Assim como nas primeiras transmissões no Brasil, a cobertura da Copa de 1938 pelas Emissoras Byington enfrentou barreiras. “Além da transmissão internacional, dentro do país existia uma precariedade das linhas telefônicas. Para piorar, a Byington também enfrentou problemas com Getúlio Vargas, que via com desconfiança a formação de uma rede de emissoras transmitindo um mesmo conteúdo e, portanto, também alcançando um número maior de pessoas”, relata Bruno Micheletti.

Dificuldades à parte, a cobertura da Copa na França, se tornou histórica. As transmissões eram acompanhadas, inclusive, em alto-falantes instalados em praças públicas. “É uma transmissão muito importante no que diz respeito a essa reconfiguração da relação que o país vai ter com as Copas do Mundo, com a seleção brasileira. É um marco na história das transmissões do rádio esportivo”, diz Leda Maria da Costa.

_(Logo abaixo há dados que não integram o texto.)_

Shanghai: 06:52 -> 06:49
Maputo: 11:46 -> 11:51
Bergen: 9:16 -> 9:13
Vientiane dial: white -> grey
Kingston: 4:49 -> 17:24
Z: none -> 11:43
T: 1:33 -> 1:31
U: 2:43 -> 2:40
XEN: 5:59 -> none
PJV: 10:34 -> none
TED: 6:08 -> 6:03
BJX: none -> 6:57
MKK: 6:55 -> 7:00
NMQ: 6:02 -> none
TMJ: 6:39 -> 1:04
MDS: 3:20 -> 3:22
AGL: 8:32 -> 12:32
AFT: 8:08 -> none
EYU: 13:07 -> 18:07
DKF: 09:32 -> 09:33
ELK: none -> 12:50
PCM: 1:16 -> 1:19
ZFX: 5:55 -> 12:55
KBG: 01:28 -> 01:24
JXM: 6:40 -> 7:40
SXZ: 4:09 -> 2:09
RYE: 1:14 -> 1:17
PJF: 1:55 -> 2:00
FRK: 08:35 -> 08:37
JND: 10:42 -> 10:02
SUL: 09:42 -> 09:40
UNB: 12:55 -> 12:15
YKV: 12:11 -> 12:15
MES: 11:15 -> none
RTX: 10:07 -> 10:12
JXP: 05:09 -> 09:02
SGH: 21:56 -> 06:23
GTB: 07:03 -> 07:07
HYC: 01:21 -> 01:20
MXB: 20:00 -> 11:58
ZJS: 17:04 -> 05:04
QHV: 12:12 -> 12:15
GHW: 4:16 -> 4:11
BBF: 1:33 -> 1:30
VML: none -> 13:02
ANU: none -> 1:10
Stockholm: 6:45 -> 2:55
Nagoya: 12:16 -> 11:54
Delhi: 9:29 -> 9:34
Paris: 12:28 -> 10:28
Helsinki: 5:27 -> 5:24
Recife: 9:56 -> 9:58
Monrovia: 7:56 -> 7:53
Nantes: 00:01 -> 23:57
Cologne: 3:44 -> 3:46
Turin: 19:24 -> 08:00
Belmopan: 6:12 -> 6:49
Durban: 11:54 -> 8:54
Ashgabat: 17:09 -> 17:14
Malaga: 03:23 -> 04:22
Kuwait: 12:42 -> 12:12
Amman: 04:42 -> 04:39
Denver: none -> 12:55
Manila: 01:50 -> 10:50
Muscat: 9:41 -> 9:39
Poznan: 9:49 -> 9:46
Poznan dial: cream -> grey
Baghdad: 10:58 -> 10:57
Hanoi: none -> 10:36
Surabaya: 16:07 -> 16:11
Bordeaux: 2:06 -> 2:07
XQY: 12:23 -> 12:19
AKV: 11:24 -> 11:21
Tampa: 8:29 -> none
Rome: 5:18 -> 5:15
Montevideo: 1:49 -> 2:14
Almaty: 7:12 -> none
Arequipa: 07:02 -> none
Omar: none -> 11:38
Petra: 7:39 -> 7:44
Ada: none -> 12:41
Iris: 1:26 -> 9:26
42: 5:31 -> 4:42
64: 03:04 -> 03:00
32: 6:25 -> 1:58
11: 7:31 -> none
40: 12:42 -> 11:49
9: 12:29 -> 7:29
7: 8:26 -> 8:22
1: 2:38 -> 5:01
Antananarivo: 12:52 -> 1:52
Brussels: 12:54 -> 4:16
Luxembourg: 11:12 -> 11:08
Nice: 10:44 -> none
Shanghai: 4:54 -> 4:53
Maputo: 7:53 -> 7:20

Lígia Freitas, filha de Gagliano Neto, conta que o pai se orgulhava do pioneirismo. "A transmissão da Copa em 1938 foi um marco importante na história do futebol no Brasil, sim! Ele tinha noção e se orgulhava desse feito", afirma.

Ela lembra que o pai chegou a ter que narrar uma partida de cima de um telhado.  "Foi uma aventura! Ele foi ousado na transmissão por telefone!", relata a Lígia. 

Com o espaço aberto, outras coberturas de Copas do Mundo via ondas de rádio marcaram história. Doze anos e uma guerra depois, o Brasil sediava a sua primeira Copa do Mundo da história. O público pode acompanhar as partidas nos estádios e, fora dele, rádios como a Nacional (a maior do país na época) fizeram transmissões. O Brasil chorou ao ouvir a derrota para o Uruguai na final da competição.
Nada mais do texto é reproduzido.